Broken Arrow Ranch

Growing up on a ranch in Ingram, Texas, one of Chris Hughes’s first jobs was at the age of eight, cooking sausage and giving a sales pitch to customers at food shows. After leaving home for nearly 10 years, Hughes realized an operation like Broken Arrow Ranch was too fun and interesting to not be a part of. He returned home in 2005 to take over operation of Broken Arrow Ranch after receiving an engineering degree, completing his MBA and starting a family.  

Hughes’ father, Mike Hughes, started Broken Arrow Ranch in 1983 for many reasons. The population of non-native deer and antelope introduced into Texas in the 1930’s had grown significantly, and there was no legal source for US venison. Mike Hughes found a way with Broken Arrow Ranch for chefs to obtain venison while helping to solve the growing population problem. To harvest deer without stress, Hughes built the first government approved mobile processing unit in the world, which allows them to quickly clean the animal and begin cooling to enhance quality, a practice they still use today. Throughout the years, they have grown the business to include other meats including wild boar, quail and pasture-raised lamb.
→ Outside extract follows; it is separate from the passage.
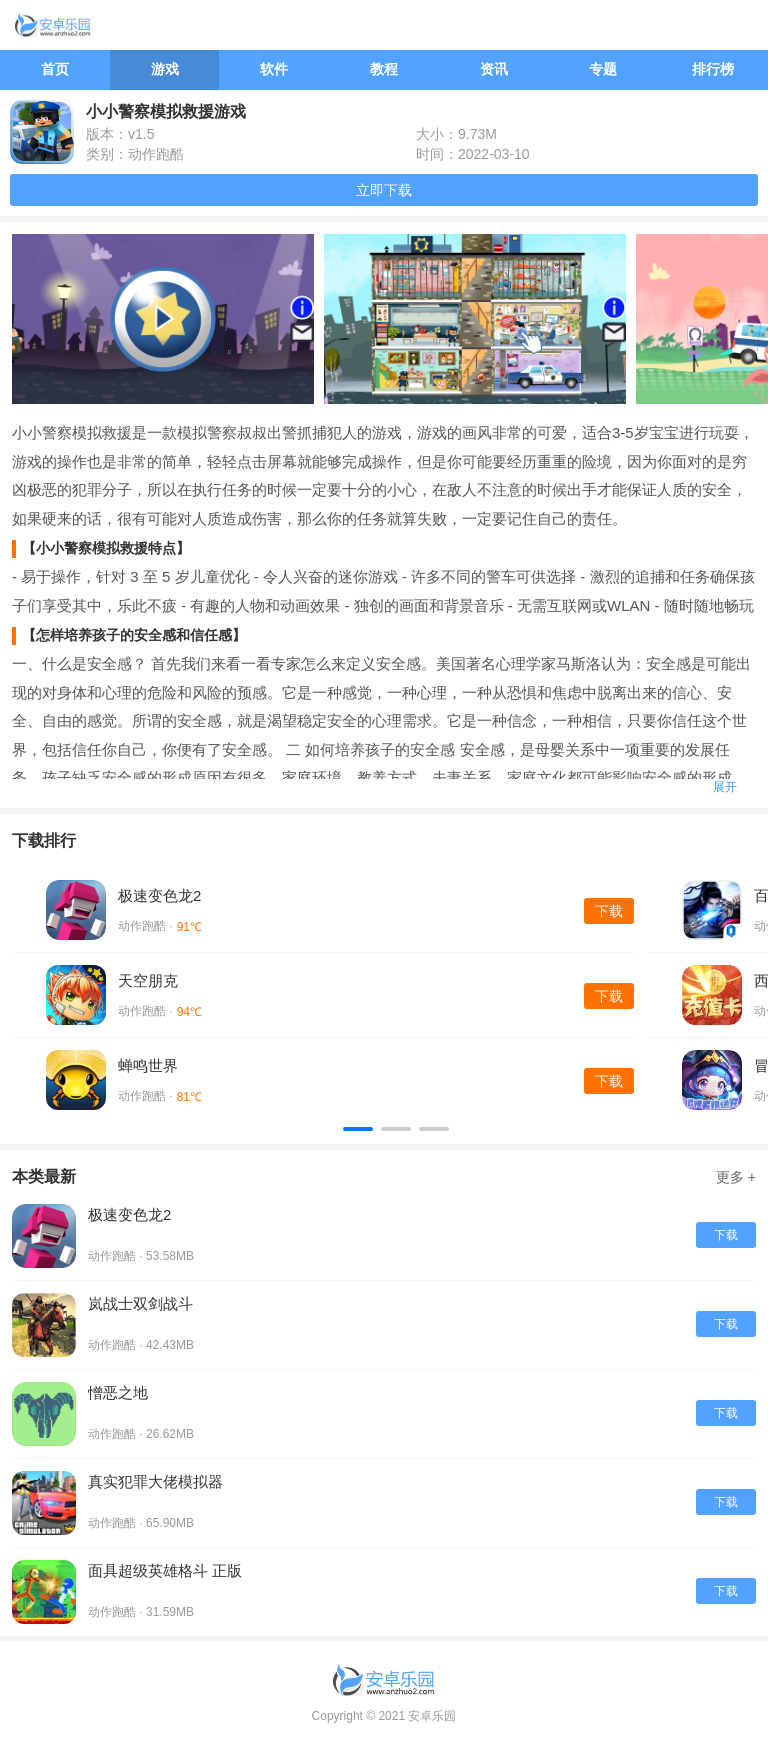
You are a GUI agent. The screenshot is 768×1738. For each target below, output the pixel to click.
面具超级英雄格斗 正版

There is no one else in the world harvesting and processing animals the way Broken Arrow Ranch does, and that is what makes their meat so exceptional. The deer and antelope are truly wild, and the species they have on the ranch are simply not available anywhere else. They limit the wild boar they harvest to a specific size range to ensure that the meat is flavorful but not overpowering. Their quail farm, Diamond H Ranch in Bandera, Texas, is unique in that it is a single farm operation. The birds are bred, hatched, raised and processed all on site, and raised with the philosophy that happy birds make better birds.


Hughes first met owner of Jack Allen’s Kitchen, Jack Gilmore, four years ago at a food and wine event in Horseshoe Bay. Jack was interested in learning more about Hughes’ quail farm after Bryce Gilmore had started using Broken Arrow’s quail at the Odd Duck trailer. After learning Hughes’ could supply Jack with a large quantity of quail legs, Jack became one of Broken Arrow’s first regular quail customers.


“Jack is one of the most genuine chefs I have ever had the privilege to work with. He truly supports and appreciates all of his local suppliers,” says Hughes. 

Family owned and operated since 1983, Broken Arrow Ranch specializes in venison, wild board, quail and lamb. Broken Arrow Ranch ships their product directly to restaurants and individual customers. The ranch is located at 3296 Junction Highway, Ingram, TX 78025. For more information or order inquiries, visit

Texas Quail Pibil
Jack Allen's Kitchen

For Achiote Marinade:

  • 1 ½ tablespoons dried oregano, preferably Mexican
  • 1 ½ tablespoons black pepper
  • 1 ¼ teaspoons cumin seeds
  • ½ teaspoon cloves, whole
  • 1 ½ teaspoons cinnamon, preferably Mexican canela
  • 3 tablespoons achiote paste
  • 1 tablespoon salt
  • 14 large garlic cloves, peeled and roughly chopped
  • 1 ½ cups fresh orange juice
  1. Using coffee grinder, grind together first 5 ingredients, then transfer to bowl and smash in achiote paste.
  2. In blender, combine achiote mixture with salt, garlic, and juice. Blend until smooth, with almost no grittiness, and reserve.


For the Quail:

  • 8 semi-boneless quails, sliced ¼ inch thick
  1. In large bowl or plastic food bag, combine quail and marinade, coating meat completely. Allow to marinate for several hours or overnight.


Slow-Grilling the Quail:

  1. Heat gas grill to medium-high, or light charcoal fire and begin when coals are covered with grey ash and very hot.
  2. Either turn center burner(s) to medium-low or bank coals for indirect coking.
  3. Place quail on hot part of grill for 2 minutes, then turn over for 2 more minutes with lid closed.
  4. Move quail to coolest part of the grill.
  5. Baste top of quail with Achiote Marinade.
  6. Close lid for approximately 5 minutes.
  7. Flip quail and generously baste with marinade again.
  8. Grill until quail is thoroughly tender. Work in a fork near the bone; the meat should easily come free.

For the Pickled Red Onions:

  • 2 large, or 1 pound red onions
  • ½ cup red wine vinegar
  • 2 cups fresh orange juice
  • 1 ½ teaspoons kosher salt
  1. Before you grill quail, prepare pickled red onions by pouring boiling water over them in non-aluminum bowl.
  2. Wait 10 seconds, then strain.
  3. Return onions to bowl, add vinegar and juice, and stir in salt.
  4. Cover bowl, and set aside until serving as garnish for quail.